E dimostrandosi, oltre a quello che per l'ardente desiderio di ottenere Pisa si aspettava, la malignità della fortuna contro a' fiorentini, essendo andate le galee soldate da loro a Villafranca per pigliare una nave de' pisani carica di grani, nel ritornarsene, combattute da' venti appresso a Rapalle, furno costrette a dare in terra; salvandosi con fatica il capitano e gli uomini che le guidavano.
Aggiunsono i fiorentini alla esperienza dell'armi e del terrore, per non lasciare intentata cosa alcuna, l'esperienza della benignità e della grazia; perché con nuova legge statuirono che qualunque cittadino o contadino pisano andasse fra certo tempo ad abitare alle sue possessioni o alle sue case conseguisse venia di tutte le cose commesse, con la restituzione de' suoi beni. Per la quale abilità pochi sinceramente uscirno di Pisa, ma molti, quasi tutti persone inutili, con volontà degli altri se ne partirono, alleggerendo in uno tempo medesimo la carestia che premeva la città, e conseguendo comodità di potere in futuro con quelle entrate aiutare quegli che vi erano rimasti, come occultamente facevano.

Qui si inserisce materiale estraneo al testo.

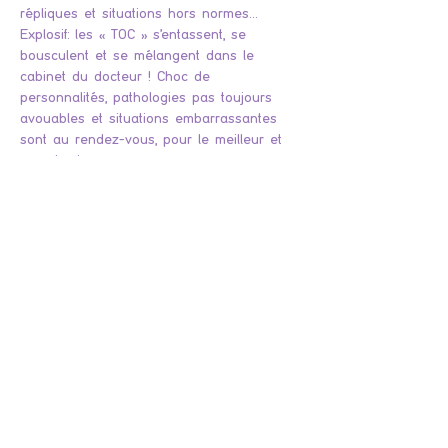
répliques et situations hors normes… 
Explosif: les « TOC » s'entassent, se 
bousculent et se mélangent dans le 
cabinet du docteur ! Choc de 
personnalités, pathologies pas toujours 
avouables et situations embarrassantes 
sont au rendez-vous, pour le meilleur et 
pour le rire...
Attention ! La troupe préfère avertir son 
public que beaucoup de propos grossiers 
sont dits dans cette pièce ! Elle n’est pas 
forcément adaptée aux plus jeunes. (-12 
ans)
En cas d'annulation de l'événement cause 
COVID, vous, en tant qu'acheteur de billets, 
recevrez par email les conditions de 
remboursement. A noter que votre billet 
sera intégralement remboursé. Si votre 
événement est maintenu et que vous ne 
souhaitez pas vous y rendre, vous ne 
pourrez pas obtenir le remboursement de 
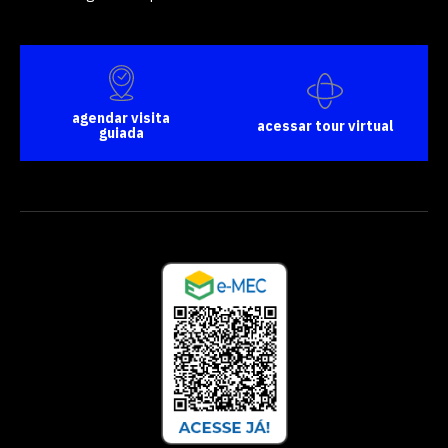
agendar visita
acessar tour virtual
guiada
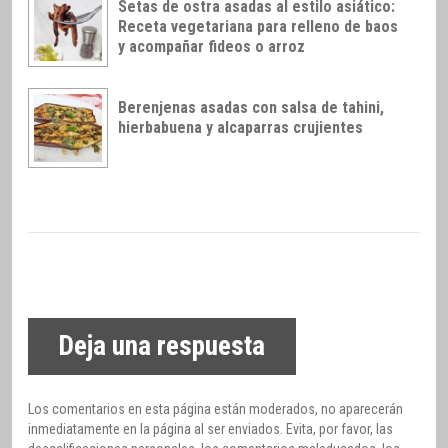
Setas de ostra asadas al estilo asiático:
Receta vegetariana para relleno de baos
y acompañar fideos o arroz
Berenjenas asadas con salsa de tahini,
hierbabuena y alcaparras crujientes
Deja una respuesta
Los comentarios en esta página están moderados, no aparecerán
inmediatamente en la página al ser enviados. Evita, por favor, las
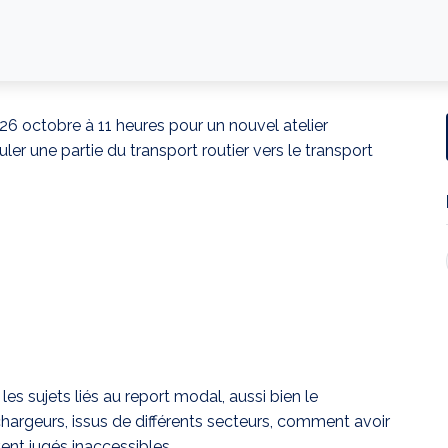
6 octobre à 11 heures pour un nouvel atelier
 une partie du transport routier vers le transport
s sujets liés au report modal, aussi bien le
x chargeurs, issus de différents secteurs, comment avoir
nt jugés inaccessibles.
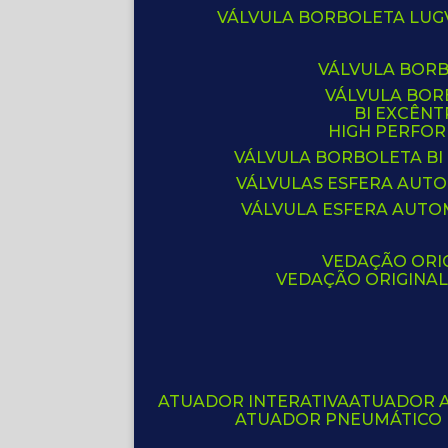
VÁLVULA BORBOLETA LUG
VÁLVULA BOR
VÁLVULA BO
BI EXCÊNT
HIGH PERFO
VÁLVULA BORBOLETA BI
VÁLVULAS ESFERA AUT
VÁLVULA ESFERA AUTO
VEDAÇÃO ORIG
VEDAÇÃO ORIGINA
ATUADOR INTERATIVA
ATUADOR 
ATUADOR PNEUMÁTICO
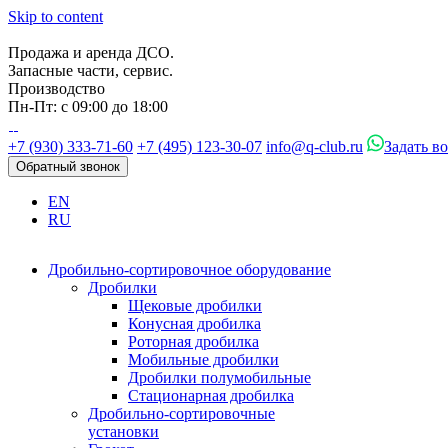
Skip to content
Продажа и аренда ДСО.
Запасные части, сервис.
Производство
Пн-Пт: с 09:00 до 18:00
+7 (930) 333-71-60
+7 (495) 123-30-07
info@q-club.ru
Задать в
Обратный звонок
EN
RU
Дробильно-сортировочное оборудование
Дробилки
Щековые дробилки
Конусная дробилка
Роторная дробилка
Мобильные дробилки
Дробилки полумобильные
Стационарная дробилка
Дробильно-сортировочные
установки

Diminuirno per queste cose in qualche parte le necessità de' pisani, ma non perciò tanto che per la somma povertà e per la carestia non fussino in grandissime angustie; ma avendo ogni altra cosa meno in orrore che 'l nome de' fiorentini, se bene qualche volta titubassino gli animi de' contadini, deliberavano patire, prima che arrendersi, qualunque estremità. Perciò offersono di darsi a' genovesi, co' quali aveano combattuto tante volte dello imperio e della salute, e da' quali la potenza loro era stata afflitta anticamente.